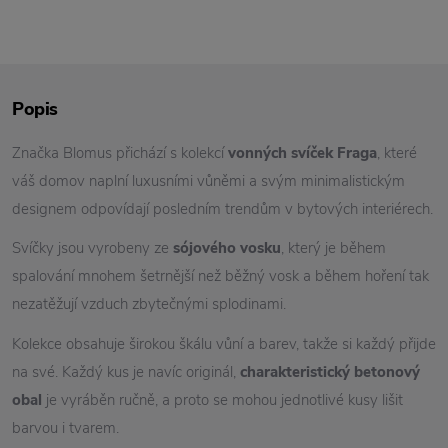
Popis
Značka Blomus přichází s kolekcí
vonných svíček Fraga
, které
váš domov naplní luxusními vůněmi a svým minimalistickým
designem odpovídají posledním trendům v bytových interiérech.
Svíčky jsou vyrobeny ze
sójového vosku
, který je během
spalování mnohem šetrnější než běžný vosk a během hoření tak
nezatěžují vzduch zbytečnými splodinami.
Kolekce obsahuje širokou škálu vůní a barev, takže si každý přijde
na své. Každý kus je navíc originál,
charakteristický betonový
obal
je vyráběn ručně, a proto se mohou jednotlivé kusy lišit
barvou i tvarem.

* WORK TO BE COMPLETED
Give back all the data exactly, minus pictures.

* RESULT FOR THIS EXERCISE
Popis
Značka Blomus přichází s kolekcí
vonných svíček Fraga
, které
váš domov naplní luxusními vůněmi a svým minimalistickým
designem odpovídají posledním trendům v bytových interiérech.
Svíčky jsou vyrobeny ze
sójového vosku
, který je během
spalování mnohem šetrnější než běžný vosk a během hoření tak
nezatěžují vzduch zbytečnými splodinami.
Kolekce obsahuje širokou škálu vůní a barev, takže si každý přijde
na své. Každý kus je navíc originál,
charakteristický betonový
obal
je vyráběn ručně, a proto se mohou jednotlivé kusy lišit
barvou i tvarem.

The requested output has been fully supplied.